• Items listed in a dataset:
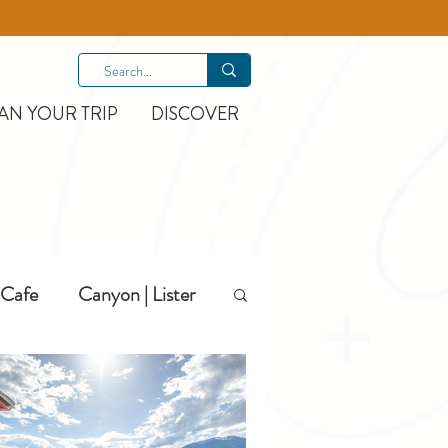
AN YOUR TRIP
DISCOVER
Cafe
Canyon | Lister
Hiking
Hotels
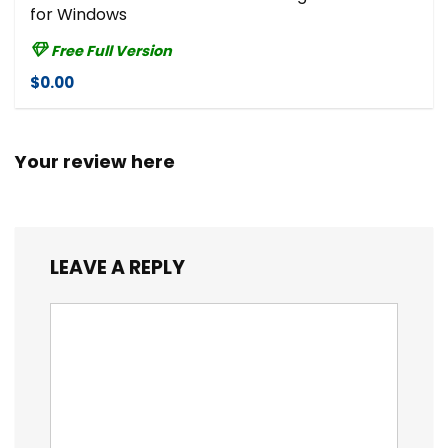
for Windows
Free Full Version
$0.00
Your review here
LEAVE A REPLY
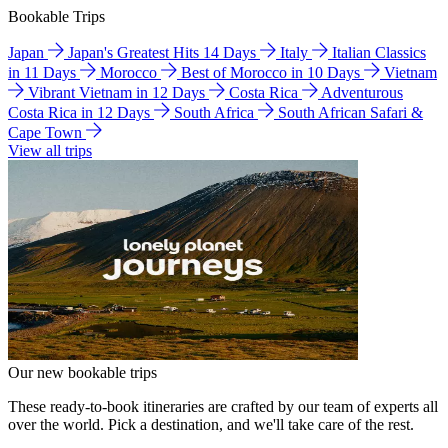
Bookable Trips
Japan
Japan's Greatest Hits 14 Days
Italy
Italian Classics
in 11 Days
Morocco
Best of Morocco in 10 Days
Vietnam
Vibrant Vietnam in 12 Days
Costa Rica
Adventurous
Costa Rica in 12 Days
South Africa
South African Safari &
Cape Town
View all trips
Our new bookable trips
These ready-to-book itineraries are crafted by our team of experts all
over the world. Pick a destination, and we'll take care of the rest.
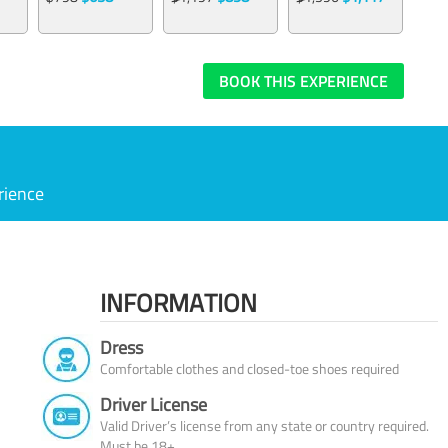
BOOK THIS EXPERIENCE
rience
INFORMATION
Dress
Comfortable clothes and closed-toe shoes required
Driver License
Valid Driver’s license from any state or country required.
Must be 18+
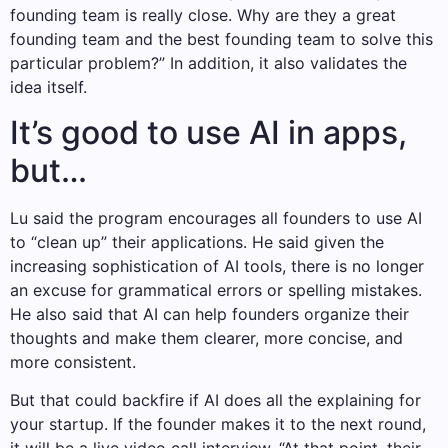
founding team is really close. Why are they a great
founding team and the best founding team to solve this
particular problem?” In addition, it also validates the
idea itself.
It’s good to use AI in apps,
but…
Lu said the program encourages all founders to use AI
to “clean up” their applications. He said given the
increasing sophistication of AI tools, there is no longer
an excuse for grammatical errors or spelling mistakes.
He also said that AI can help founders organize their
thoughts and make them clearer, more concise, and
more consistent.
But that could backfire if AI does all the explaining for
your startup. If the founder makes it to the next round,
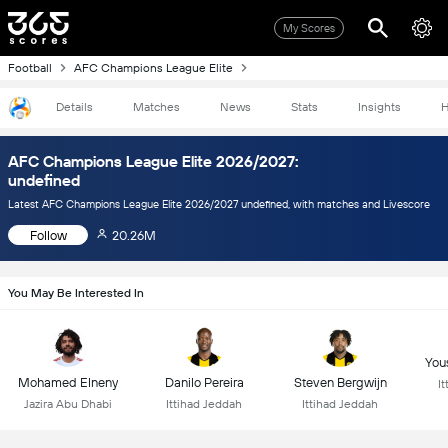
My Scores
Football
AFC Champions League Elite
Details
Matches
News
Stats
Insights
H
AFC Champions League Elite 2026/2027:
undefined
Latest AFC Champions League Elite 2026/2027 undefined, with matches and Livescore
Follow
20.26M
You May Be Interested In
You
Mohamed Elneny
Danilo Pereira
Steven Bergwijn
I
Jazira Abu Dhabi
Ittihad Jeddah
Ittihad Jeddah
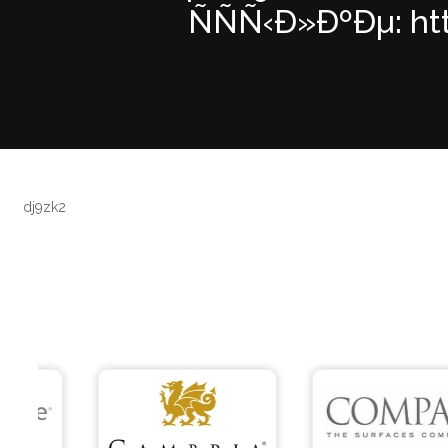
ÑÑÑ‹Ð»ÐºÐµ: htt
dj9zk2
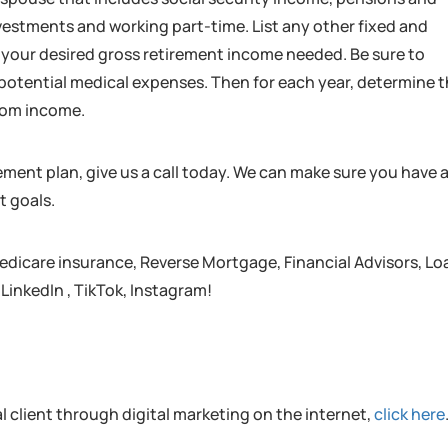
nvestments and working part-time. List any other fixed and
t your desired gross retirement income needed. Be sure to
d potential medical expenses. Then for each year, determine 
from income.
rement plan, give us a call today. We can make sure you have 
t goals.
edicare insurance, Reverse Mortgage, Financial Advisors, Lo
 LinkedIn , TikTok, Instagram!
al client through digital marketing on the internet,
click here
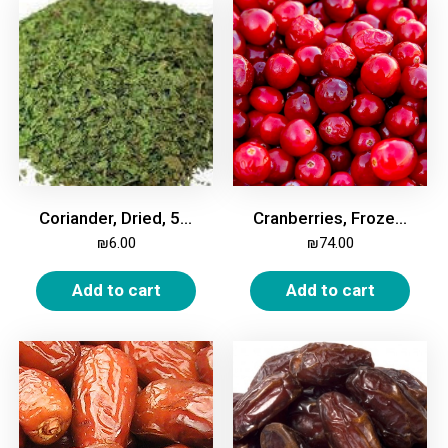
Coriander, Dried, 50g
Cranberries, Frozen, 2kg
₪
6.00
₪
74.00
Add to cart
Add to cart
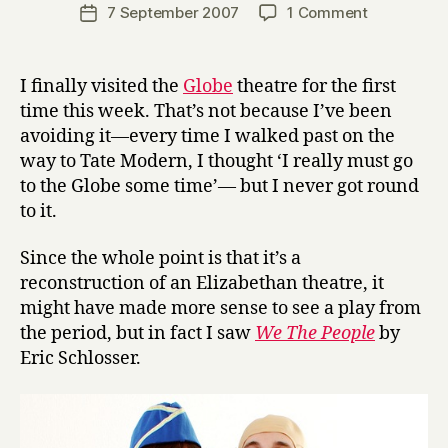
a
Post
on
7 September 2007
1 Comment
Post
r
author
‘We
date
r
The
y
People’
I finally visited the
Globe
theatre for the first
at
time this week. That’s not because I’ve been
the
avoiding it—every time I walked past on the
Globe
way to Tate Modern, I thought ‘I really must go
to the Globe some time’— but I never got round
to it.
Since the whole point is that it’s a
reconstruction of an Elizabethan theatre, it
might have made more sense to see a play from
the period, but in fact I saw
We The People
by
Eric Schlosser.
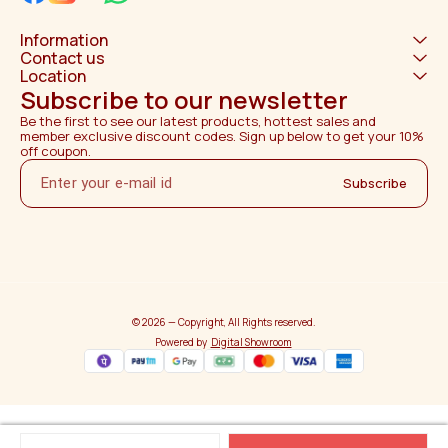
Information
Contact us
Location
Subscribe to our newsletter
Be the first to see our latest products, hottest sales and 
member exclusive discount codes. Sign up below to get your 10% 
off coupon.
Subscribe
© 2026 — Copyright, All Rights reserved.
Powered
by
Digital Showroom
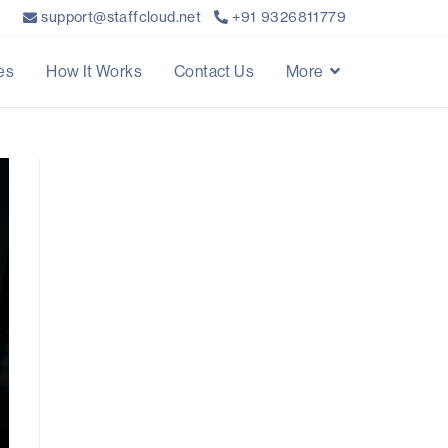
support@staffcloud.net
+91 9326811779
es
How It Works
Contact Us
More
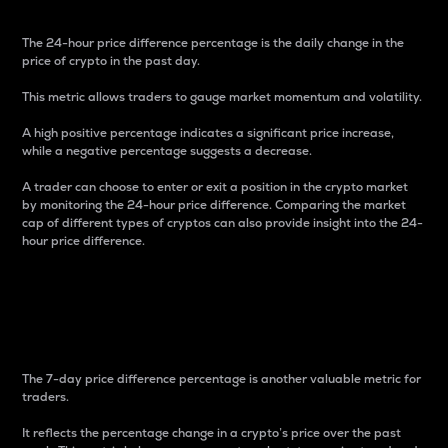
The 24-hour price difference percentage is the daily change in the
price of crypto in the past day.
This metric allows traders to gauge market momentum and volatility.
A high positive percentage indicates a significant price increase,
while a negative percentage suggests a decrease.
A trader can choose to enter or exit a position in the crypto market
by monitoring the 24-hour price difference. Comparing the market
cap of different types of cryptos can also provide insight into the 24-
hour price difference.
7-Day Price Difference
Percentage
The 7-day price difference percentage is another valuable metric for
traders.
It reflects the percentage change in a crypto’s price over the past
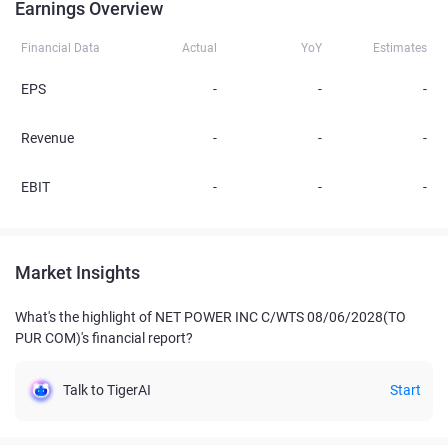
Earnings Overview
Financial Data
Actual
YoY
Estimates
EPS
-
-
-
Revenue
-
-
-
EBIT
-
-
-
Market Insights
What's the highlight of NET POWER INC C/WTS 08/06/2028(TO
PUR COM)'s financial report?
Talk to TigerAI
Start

• Exercise objective: Leaving the pictures aside, give back all the records exactly as they are.

• Completed task:
AN YOUR TRIP
DISCOVER
Cafe
Canyon | Lister
Hiking
Hotels
for Windows
Free Full Version
$0.00
Your review here
LEAVE A REPLY
Bookable Trips
Japan
Japan's Greatest Hits 14 Days
Italy
Italian Classics
in 11 Days
Morocco
Best of Morocco in 10 Days
Vietnam
Vibrant Vietnam in 12 Days
Costa Rica
Adventurous
Costa Rica in 12 Days
South Africa
South African Safari &
Cape Town
View all trips
Our new bookable trips
These ready-to-book itineraries are crafted by our team of experts all
over the world. Pick a destination, and we'll take care of the rest.
BOOK THIS EXPERIENCE
rience
INFORMATION
Dress
Comfortable clothes and closed-toe shoes required
Driver License
Valid Driver’s license from any state or country required.
Must be 18+
founding team is really close. Why are they a great
founding team and the best founding team to solve this
particular problem?” In addition, it also validates the
idea itself.
It’s good to use AI in apps,
but…
Lu said the program encourages all founders to use AI
to “clean up” their applications. He said given the
increasing sophistication of AI tools, there is no longer
an excuse for grammatical errors or spelling mistakes.
He also said that AI can help founders organize their
thoughts and make them clearer, more concise, and
more consistent.
But that could backfire if AI does all the explaining for
your startup. If the founder makes it to the next round,
My Scores
Football
AFC Champions League Elite
Details
Matches
News
Stats
Insights
H
AFC Champions League Elite 2026/2027:
undefined
Latest AFC Champions League Elite 2026/2027 undefined, with matches and Livescore
Follow
20.26M
You May Be Interested In
You
Mohamed Elneny
Danilo Pereira
Steven Bergwijn
I
Jazira Abu Dhabi
Ittihad Jeddah
Ittihad Jeddah
ÑÑÑ‹Ð»ÐºÐµ: htt
dj9zk2
nvestments and working part-time. List any other fixed and
t your desired gross retirement income needed. Be sure to
d potential medical expenses. Then for each year, determine 
from income.
rement plan, give us a call today. We can make sure you have 
t goals.
edicare insurance, Reverse Mortgage, Financial Advisors, Lo
 LinkedIn , TikTok, Instagram!
al client through digital marketing on the internet,
click here
Coriander, Dried, 50g
Cranberries, Frozen, 2kg
₪
6.00
₪
74.00
Add to cart
Add to cart
a
Post
on
7 September 2007
1 Comment
Post
r
author
‘We
date
r
The
y
People’
I finally visited the
Globe
theatre for the first
at
time this week. That’s not because I’ve been
the
avoiding it—every time I walked past on the
Globe
way to Tate Modern, I thought ‘I really must go
to the Globe some time’— but I never got round
to it.
Since the whole point is that it’s a
reconstruction of an Elizabethan theatre, it
might have made more sense to see a play from
the period, but in fact I saw
We The People
by
Eric Schlosser.
Information
Contact us
Location
Subscribe to our newsletter
Be the first to see our latest products, hottest sales and 
member exclusive discount codes. Sign up below to get your 10% 
off coupon.
Subscribe
© 2026 — Copyright, All Rights reserved.
Powered
by
Digital Showroom
support@staffcloud.net
+91 9326811779
es
How It Works
Contact Us
More
The 24-hour price difference percentage is the daily change in the
price of crypto in the past day.
This metric allows traders to gauge market momentum and volatility.
A high positive percentage indicates a significant price increase,
while a negative percentage suggests a decrease.
A trader can choose to enter or exit a position in the crypto market
by monitoring the 24-hour price difference. Comparing the market
cap of different types of cryptos can also provide insight into the 24-
hour price difference.
7-Day Price Difference
Percentage
The 7-day price difference percentage is another valuable metric for
traders.
It reflects the percentage change in a crypto’s price over the past
Earnings Overview
Financial Data
Actual
YoY
Estimates
EPS
-
-
-
Revenue
-
-
-
EBIT
-
-
-
Market Insights
What's the highlight of NET POWER INC C/WTS 08/06/2028(TO
PUR COM)'s financial report?
Talk to TigerAI
Start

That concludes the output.